Les dotations diminuent et l'édifice s'effrite déjà : la menace n'est pas pour demain, elle a déjà produit bien des effets. Je ne crois pas qu'on puisse faire mieux, avec moins de moyens - et ce que je sais d'expérience, c'est que ce sont toujours les plus fragiles qui paient en premier le manque de moyens et ce sont d'abord les artistes qui vont devoir changer de métier. Encore une fois, ne pensez pas qu'on refera ce qui aura été cassé : il est toujours plus long de construire, que de défaire.

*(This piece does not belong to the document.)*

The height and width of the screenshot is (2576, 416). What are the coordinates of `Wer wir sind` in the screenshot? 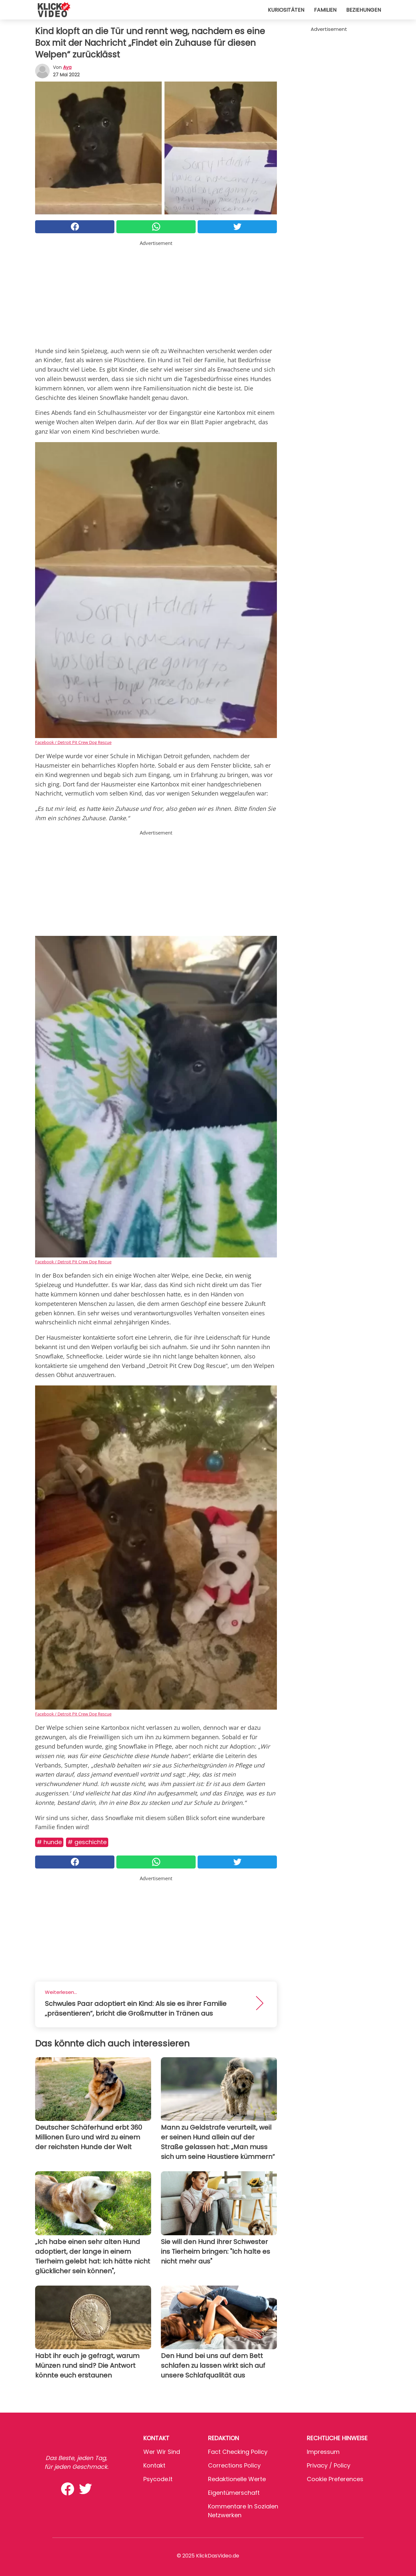 It's located at (161, 2452).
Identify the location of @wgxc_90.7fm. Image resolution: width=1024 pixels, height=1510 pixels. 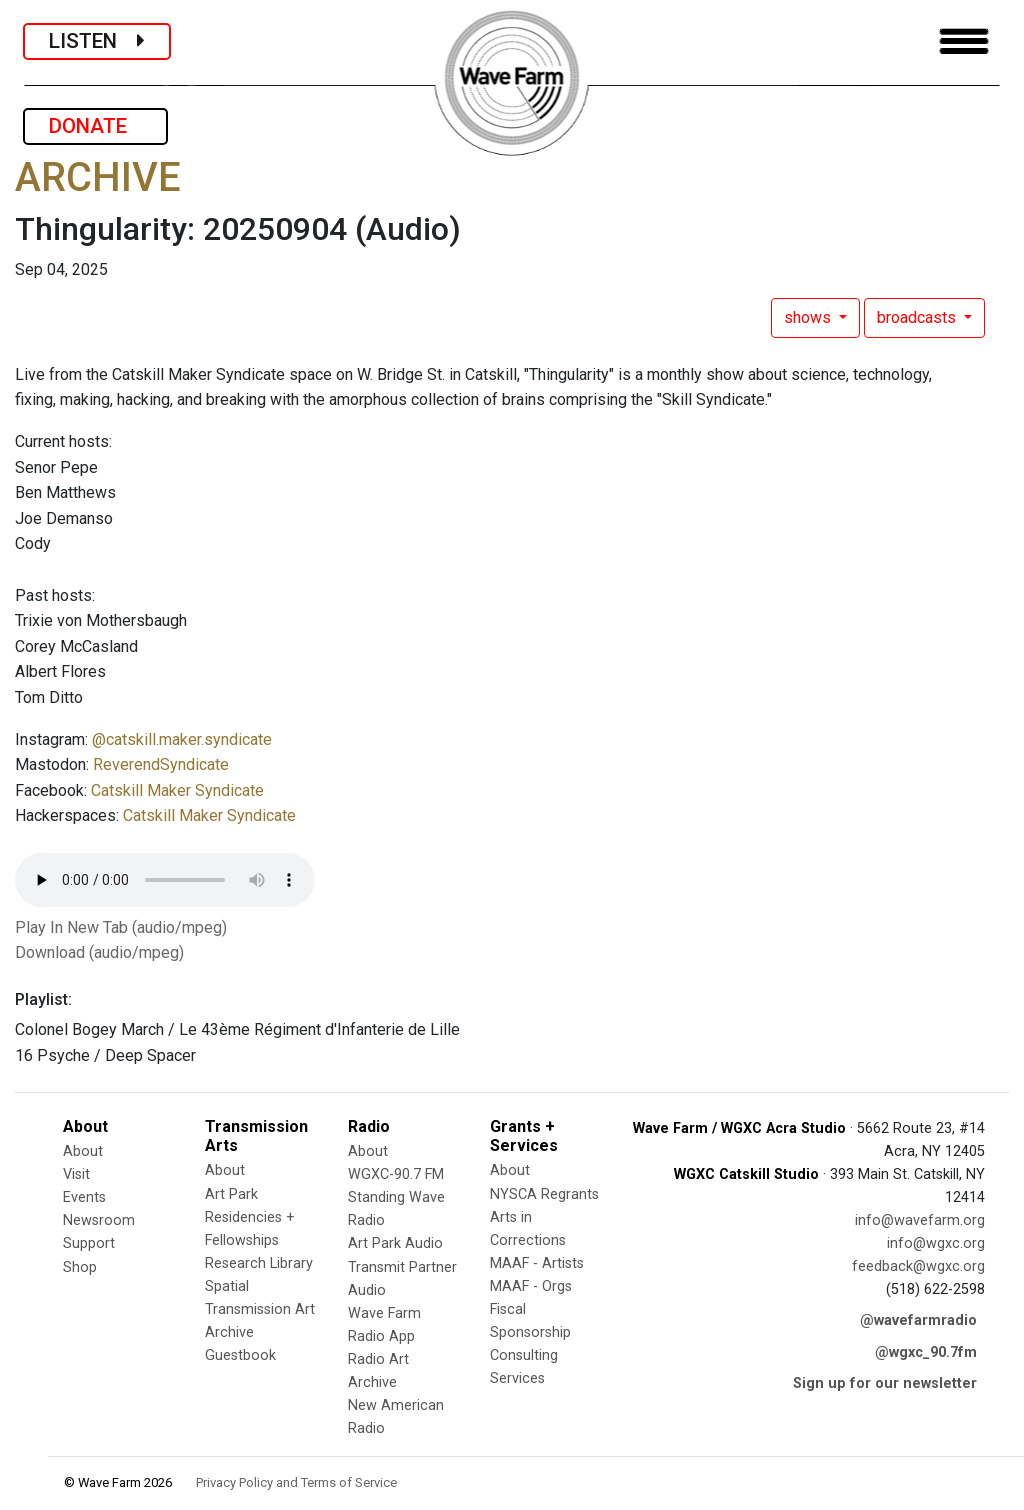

Les bonnes volontés ne peuvent plus suffire, nous avons besoin d'une structuration qui assure aux projets culturels d'être partagés. C'est une condition de la réussite, qu'on voit déjà opérer dans les EPCC : les établissements qui ne fonctionnent pas sont ceux où le projet n'est pas suffisamment partagé, où il y a un équipement, mais pas les équipes.
La décentralisation n'est donc pas achevée, il nous manque cette capacité de définir les politiques en commun, aux différents échelons. C'est la condition pour sécuriser la création dans notre pays, pour qu'elle se développe - et c'est bien là notre véritable exception culturelle.
Je crois, enfin, que la pluralité d'interlocuteurs est une des clés de la liberté de la création. C'est parce qu'un artiste a plusieurs employeurs qu'il est entendu de plusieurs façons et qu'à travers elles, aussi, il affirme son projet. C'est le cas aujourd'hui, cette multiplicité d'interlocuteurs est un atout. L'artiste le perdrait s'il n'avait plus demain qu'un seul élu à qui s'adresser.